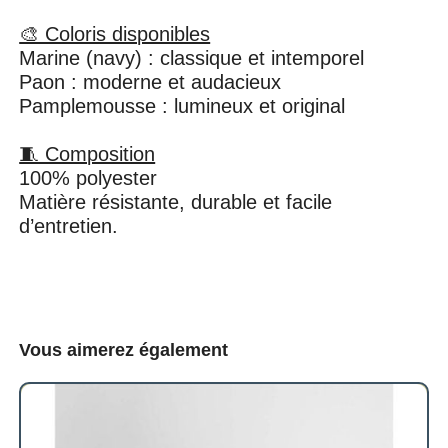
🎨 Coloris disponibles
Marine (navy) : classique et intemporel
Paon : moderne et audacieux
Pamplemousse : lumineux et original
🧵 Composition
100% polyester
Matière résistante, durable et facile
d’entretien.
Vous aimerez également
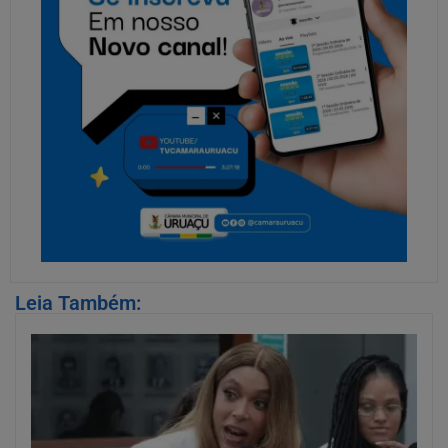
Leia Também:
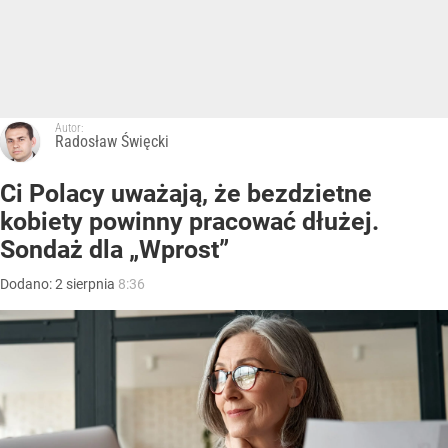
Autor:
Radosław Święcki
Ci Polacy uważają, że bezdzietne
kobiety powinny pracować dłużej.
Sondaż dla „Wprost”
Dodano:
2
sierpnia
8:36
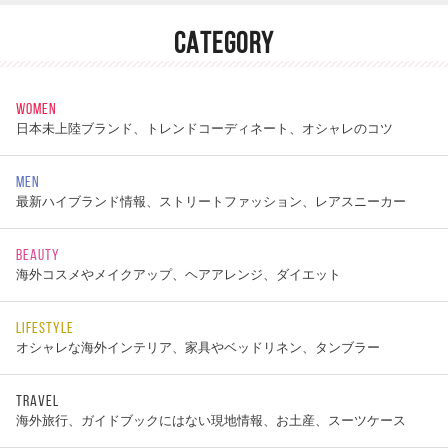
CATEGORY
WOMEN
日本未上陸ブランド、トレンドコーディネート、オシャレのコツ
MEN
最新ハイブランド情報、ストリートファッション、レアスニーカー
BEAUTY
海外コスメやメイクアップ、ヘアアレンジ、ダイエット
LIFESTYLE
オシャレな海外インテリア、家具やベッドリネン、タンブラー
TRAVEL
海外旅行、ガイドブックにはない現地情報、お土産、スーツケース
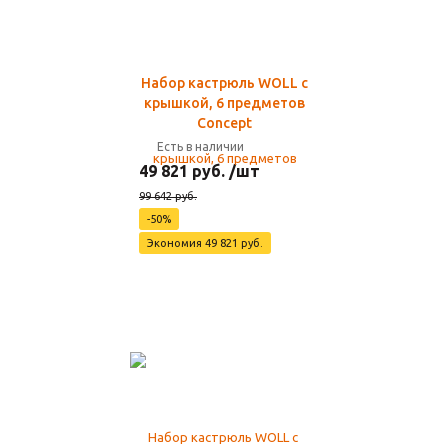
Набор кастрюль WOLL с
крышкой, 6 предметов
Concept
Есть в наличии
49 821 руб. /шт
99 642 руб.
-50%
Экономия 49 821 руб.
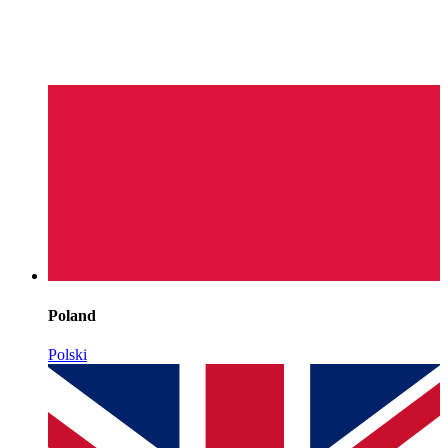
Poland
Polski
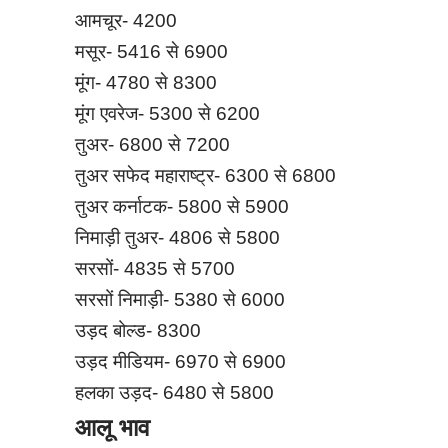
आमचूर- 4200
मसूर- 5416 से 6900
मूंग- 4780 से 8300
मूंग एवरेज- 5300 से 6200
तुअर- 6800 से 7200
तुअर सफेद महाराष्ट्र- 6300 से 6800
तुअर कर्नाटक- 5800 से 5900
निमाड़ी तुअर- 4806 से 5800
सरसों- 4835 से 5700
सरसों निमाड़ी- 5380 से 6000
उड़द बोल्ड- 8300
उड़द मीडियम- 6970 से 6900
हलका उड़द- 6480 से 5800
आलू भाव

◆ Your assignment ◆
For this exercise, retype the data above exactly and skip every image.

◆ Answer for this exercise ◆
🎨 Coloris disponibles
Marine (navy) : classique et intemporel
Paon : moderne et audacieux
Pamplemousse : lumineux et original
🧵 Composition
100% polyester
Matière résistante, durable et facile
d’entretien.
Vous aimerez également
Leia Também:
Autor:
Radosław Święcki
Ci Polacy uważają, że bezdzietne
kobiety powinny pracować dłużej.
Sondaż dla „Wprost”
Dodano:
2
sierpnia
8:36
CATEGORY
WOMEN
日本未上陸ブランド、トレンドコーディネート、オシャレのコツ
MEN
最新ハイブランド情報、ストリートファッション、レアスニーカー
BEAUTY
海外コスメやメイクアップ、ヘアアレンジ、ダイエット
LIFESTYLE
オシャレな海外インテリア、家具やベッドリネン、タンブラー
TRAVEL
海外旅行、ガイドブックにはない現地情報、お土産、スーツケース
Набор кастрюль WOLL с
крышкой, 6 предметов
Concept
Есть в наличии
49 821 руб. /шт
99 642 руб.
-50%
Экономия 49 821 руб.
Poland
Polski
आमचूर- 4200
मसूर- 5416 से 6900
मूंग- 4780 से 8300
मूंग एवरेज- 5300 से 6200
तुअर- 6800 से 7200
तुअर सफेद महाराष्ट्र- 6300 से 6800
तुअर कर्नाटक- 5800 से 5900
निमाड़ी तुअर- 4806 से 5800
सरसों- 4835 से 5700
सरसों निमाड़ी- 5380 से 6000
उड़द बोल्ड- 8300
उड़द मीडियम- 6970 से 6900
हलका उड़द- 6480 से 5800
आलू भाव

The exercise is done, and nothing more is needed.